Le nouveau rapport du GIEC, source d'écoanxiété
Apprendre à vivre avec ce sentiment qui nous submerge
Par Salomé Maari
La situation climatique est dans un état critique, et il faut agir maintenant, conclut le nouveau rapport de synthèse du Groupe d'experts intergouvernemental sur l'évolution du climat (GIEC), publié lundi.
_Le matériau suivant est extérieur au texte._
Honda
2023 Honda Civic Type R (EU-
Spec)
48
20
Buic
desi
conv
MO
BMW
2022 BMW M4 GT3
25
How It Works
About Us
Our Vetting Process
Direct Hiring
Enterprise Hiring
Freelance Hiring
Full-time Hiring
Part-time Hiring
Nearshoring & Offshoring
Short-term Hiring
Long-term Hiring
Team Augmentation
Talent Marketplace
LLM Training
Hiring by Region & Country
Pour beaucoup de gens, la parution de ce document entraîne une exacerbation de leur écoanxiété.
C'est le cas de Camille Thibaudeau, une étudiante au certificat en écologie à l'UQAM. Elle dit de ne pas sentir assez d'urgences de la part du groupe d'experts, ce qui "ne [lui] donne vraiment pas espoir".
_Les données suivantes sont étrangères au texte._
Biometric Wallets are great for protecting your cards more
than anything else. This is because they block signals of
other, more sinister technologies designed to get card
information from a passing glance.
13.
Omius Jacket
Selon la psychologue Inês Lopes, qui étudie le lien entre la psychologie et l'environnement depuis plus de 15 ans, "c'est sûr que pour beaucoup de gens [le nouveau rapport du GIEC] peut déclencher ou exacerber l'écoanxiété".
La peur de l'avenir
"Je veux des enfants, je veux une famille, je veux m'épanouir en tant que personne, et ça sonne tellement absurde de se dire qu'à cause de l'état physique du monde, je ne pourrai peut-être pas faire ça", lance Camille, émotive.
"C'est un concept qui est nouveau pour notre génération, continue l'étudiante de 25 ans, et on porte tout le poids de ça, de se dire : "Je ne sais pas si ce que je suis en train de faire vaut vraiment la peine, parce que peut-être que dans cinquante ans, je vais être en train de me battre pour ma vie et pour la vie autour de moi parce qu'on n'a pas été capable d'arrêter d'exploiter.""
Ce que vit Camille, c'est de l'écoanxiété, ce sentiment d'angoisse et de préoccupation qui nous submerge devant les bouleversements causés par les changements climatiques et l'appréhension de leurs conséquences. 73 % des Québécois de 18 à 34 ans se disent écoanxieux, selon un sondage Léger de 2021.
Un sentiment que l'on vit à sa façon
Selon le nouveau rapport du GIEC, entre 3,3 et 3,6 milliards de personnes vivent dans un contexte de haute vulnérabilité aux changements climatiques. L'Afrique centrale, l'Asie du Sud, l'Amérique centrale, l'Amérique du Sud et les petites îles, sont des régions particulièrement à risque.
Inês Lopes souligne le fait que l'écoanxiété peut se présenter de façon très différente selon la personne et le contexte. Une personne qui a les deux pieds dans l'inondation, ou encore dont la maison a brûlé dans un feu de forêt vit les conséquences des changements climatiques bien concrètement, au présent. C'est ce que l'on nomme un écotrauma, explique-t-elle : "J'aime ça qu'on amène la perspective mondiale, culturelle [dans la discussion sur l'écoanxiété]. Des fois je me fais dire : "faut pas dramatiser, ce n'est pas si pire, l'écoanxiété". Mais ce n'est pas si pire pour qui?"
Un autre éventail d'émotions peuvent être vécues en lien avec l'écoanxiété : l'écostress, l'écofatique, la solastalgie (le deuil de ce qui a été perdu). De cette anxiété peuvent aussi émerger des émotions positives, telles que l'écomotivation et l'écoespoir.
Que faire de son écoanxiété?
"Quand j'ai des sentiments d'écoanxiété je deviens presque cynique. Mais pas d'un cynisme qui m'empêche d'avancer", relate Camille.
Au contraire, la jeune femme compte poursuivre ses études en biologie pour œuvrer dans le milieu de la conservation écologique. "C'est apaisant de me dire que je vais faire un travail qui va servir à quelque chose qui me tient à cœur", dit-elle.
Selon Inês Lopes, utiliser son écoanxiété (et les émotions d'écoespoir et d'écomotivation qui en découlent) comme force motrice vers le changement peut nous aider à l'apaiser.
Effectivement, pour calmer son écoanxiété, on peut choisir de "se concentrer sur ce qui donne de l'espoir, sur les pistes de solutions, ou sur ce qui s'améliore." En s'impliquant dans des actions collectives, on peut sentir que l'on fait partie de la solution, et qu'on va dans la bonne direction.